On 4/16/23 2:54 PM, Zach Laine via SG16 wrote:
We again talked about utfN_view at the last meeting.  I was trying to
justify their existence, and again I could not remember the salient
point during the discussion.  Now I have.  Here is one of them:

template<utf8_iter I, sentinel_for<I> S = I>
  struct utf8_view : view_interface<utf8_view<I, S>> {
    using iterator = I;
    using sentinel = S;

    constexpr utf8_view() {}
    constexpr utf8_view(iterator first, sentinel last);

    constexpr iterator begin() const;
    constexpr sentinel end() const;

    friend constexpr bool operator==(utf8_view lhs, utf8_view rhs)
      { return lhs.begin() == rhs.begin() && lhs.end() == rhs.end(); }

    template<class CharT, class Traits>
      friend basic_ostream<CharT, Traits>&
        operator<<(basic_ostream<CharT, Traits>& os, utf8_view v);

    using iterator_t = unspecified;          // exposition only
    using sentinel_t = unspecified;          // exposition only

    iterator_t first_;                       // exposition only
    [[no_unique_address]] sentinel_t last_;  // exposition only

Note the operator<<.  I don't know how to provide a general-purpose
way to stream out a subrange<I, S>, when we know that it happens to
contain UTF-8, so I created utf8_view, and added an operator<<.  I
have a similar concern about adding support for
std::format-/std::print-ing ranges of UTF.
I don't think the operator<< above works as a general-purpose method regardless. What does it do when CharT is wchar_t?
Streaming or printing a utfN_view "just works", and this convenience
is used throughout Boost.Text and the examples in the papers I'm

I suspect this is not actually true. The paper doesn't explain what operator<< actually does at present. Does it "just work" on Windows to stream to stdout if the user hasn't changed the console encoding to UTF-8 and is not using Microsoft's new Terminal? What would it do if stdout is directed to a terminal in an EBCDIC environment? What if it were directed to a text file in that same environment?
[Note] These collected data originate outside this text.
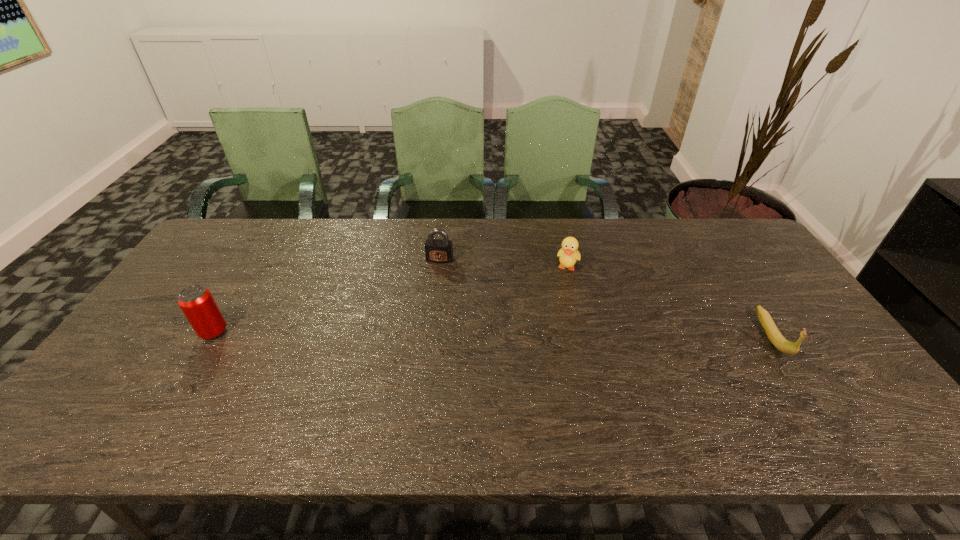 Where is `free space on the desktop that is between the can and the banana and is positioned on the front-facing side of the second object from right to left`? Image resolution: width=960 pixels, height=540 pixels. free space on the desktop that is between the can and the banana and is positioned on the front-facing side of the second object from right to left is located at coordinates [551, 334].

This screenshot has height=540, width=960. In order to click on free space on the desktop that is between the leftmost object and the rightmost object and is positioned on the front of the padlock near the keyhole in this screenshot , I will do `click(419, 333)`. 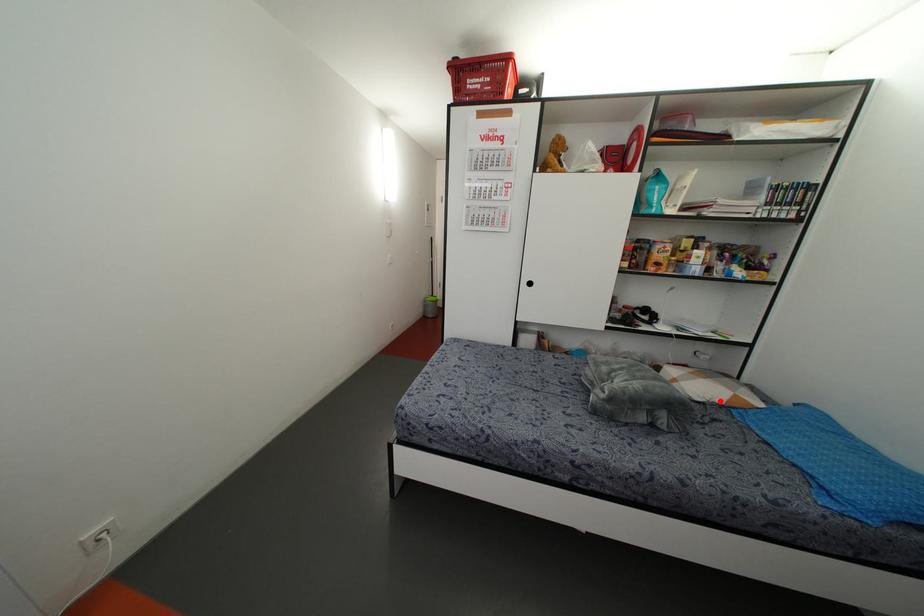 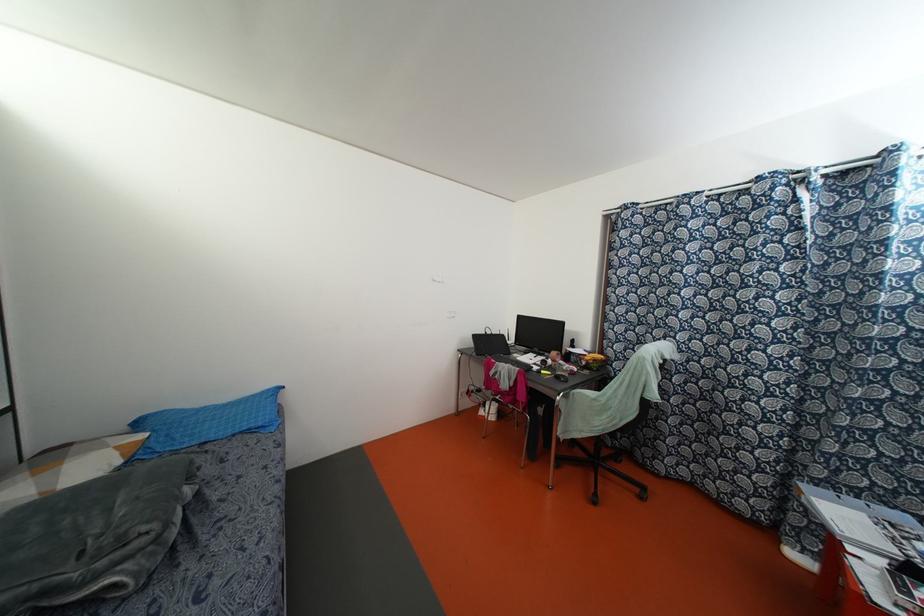 In the second image, find the point that corresponds to the highlighted location in the first image.

(118, 461) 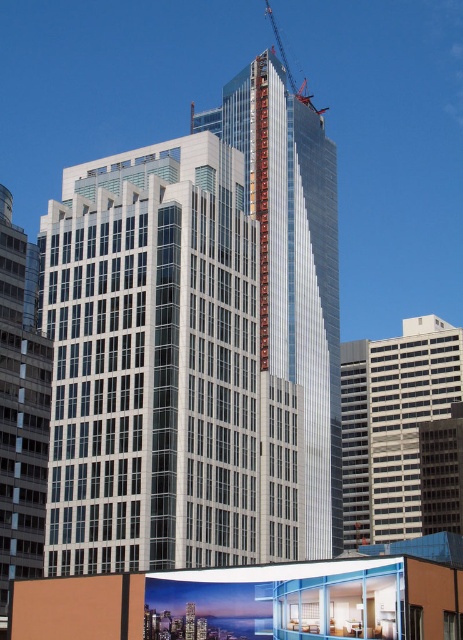 Question: Is glassy silver skyscraper at center above metallic construction crane at upper center?

Choices:
 (A) no
 (B) yes

Answer: (A)

Question: Which object is closer to the camera taking this photo?

Choices:
 (A) sleek glass tower at center
 (B) metallic construction crane at upper center
 (C) silver glass building at left

Answer: (C)

Question: Is white glass building at center positioned behind glassy silver skyscraper at center?

Choices:
 (A) yes
 (B) no

Answer: (B)

Question: Estimate the real-world distances between objects in this image. Which object is farther from the metallic construction crane at upper center?

Choices:
 (A) white glass building at center
 (B) sleek glass tower at center
 (C) glassy silver skyscraper at center
 (D) silver glass building at left

Answer: (D)

Question: Can you confirm if sleek glass tower at center is wider than glassy silver skyscraper at center?

Choices:
 (A) no
 (B) yes

Answer: (B)

Question: Which point is closer to the camera?

Choices:
 (A) (10, 468)
 (B) (394, 422)

Answer: (A) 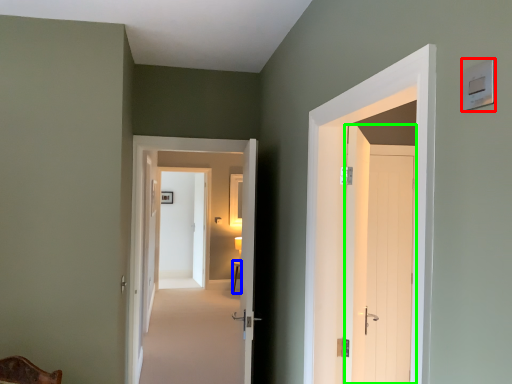 Question: Estimate the real-world distances between objects in this image. Which object is farther from light switch (highlighted by a red box), table (highlighted by a blue box) or door (highlighted by a green box)?

Choices:
 (A) table
 (B) door

Answer: (A) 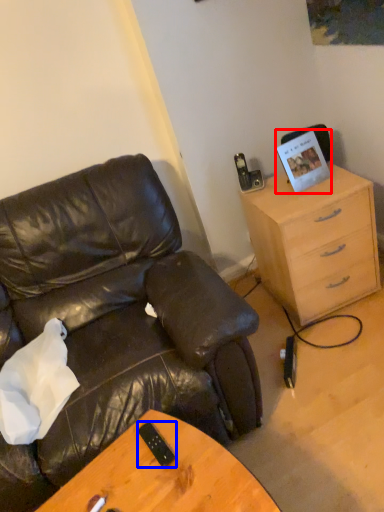 Question: Which of the following is the closest to the observer, picture frame (highlighted by a red box) or mobile phone (highlighted by a blue box)?

Choices:
 (A) picture frame
 (B) mobile phone

Answer: (B) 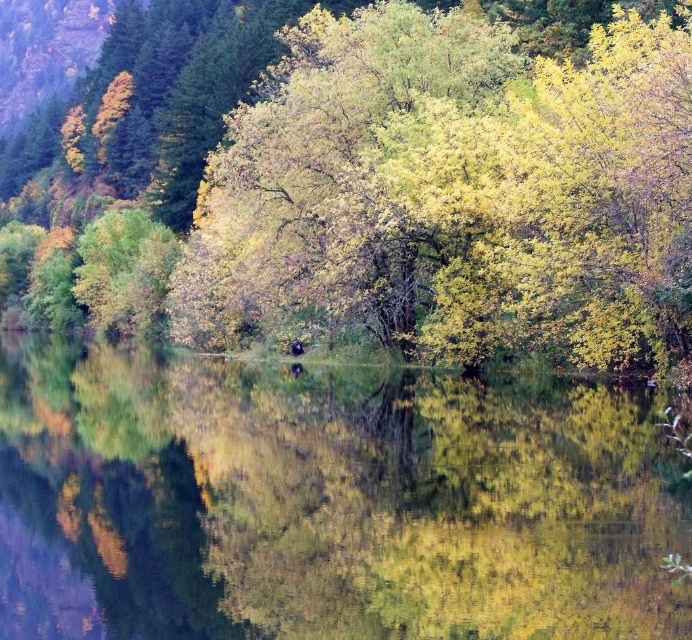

There are some hard questions here that I think need to be (separately) answered before we can start supplying such operators.

  I think the value of this convenience is evident in the
examples.  If someone has a reasonable alternative, I'm happy to
replace utfN_view with something that works more like a typical
std::ranges view.  Without such an alternative, I want to keep the
current design.

For the case where UTF text is held in char or wchar_t based storage, the solution I prefer is to give the programmer a tool for presenting that data through an interface that exposes it as char8_t, char16_t, or char32_t. Then, we can just rely on the type system to infer the right encoding to use. Something like the following where the unspecified iterator converts the value type of the supplied iterator to char8_t.

template<std::input_iterator I, std::sentinel_for<I> S>
requires std::convertible_to<std::value_type_t<I>, char8_t>
struct as_utf8_view : std::ranges::view_base {
    using iterator = /* unspecified */;
    using sentinel = /* unspecified */;

    constexpr as_utf8_view();
    constexpr as_utf8_view(I, S);

    constexpr iterator begin() const;
    constexpr sentinel end() const;
template<std::ranges::range R>
requires std::convertible_to<std::ranges::range_value_t<R>, char8_t>
auto as_utf8(R r) {
  return as_utf8_view(std::ranges::begin(r), std::ranges::end(r));

That suffices to adapt a range of values of a type that is convertible to char8_t to a view of char8_t values such that they can be used with any interface that works with a range of char8_t.